___ Given information
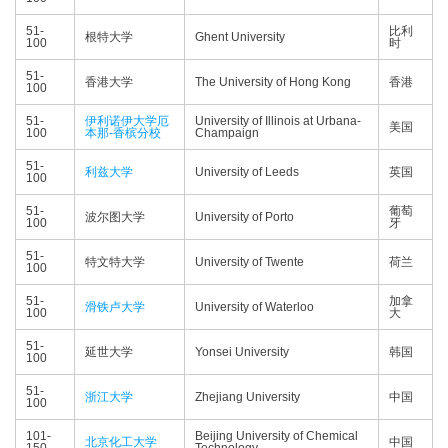
51-
比利
根特大学
Ghent University
100
时
51-
香港大学
The University of Hong Kong
香港
100
51-
伊利诺伊大学厄
University of Illinois at Urbana-
美国
100
本那-香槟分校
Champaign
51-
利兹大学
University of Leeds
英国
100
51-
葡萄
波尔图大学
University of Porto
100
牙
51-
特文特大学
University of Twente
荷兰
100
51-
加拿
滑铁卢大学
University of Waterloo
100
大
51-
延世大学
Yonsei University
韩国
100
51-
浙江大学
Zhejiang University
中国
100
101-
Beijing University of Chemical
北京化工大学
中国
______
**Instructions to follow**
Reproduce the records above word for word, without the images.

**Task solution**
51-
比利
根特大学
Ghent University
100
时
51-
香港大学
The University of Hong Kong
香港
100
51-
伊利诺伊大学厄
University of Illinois at Urbana-
美国
100
本那-香槟分校
Champaign
51-
利兹大学
University of Leeds
英国
100
51-
葡萄
波尔图大学
University of Porto
100
牙
51-
特文特大学
University of Twente
荷兰
100
51-
加拿
滑铁卢大学
University of Waterloo
100
大
51-
延世大学
Yonsei University
韩国
100
51-
浙江大学
Zhejiang University
中国
100
101-
Beijing University of Chemical
北京化工大学
中国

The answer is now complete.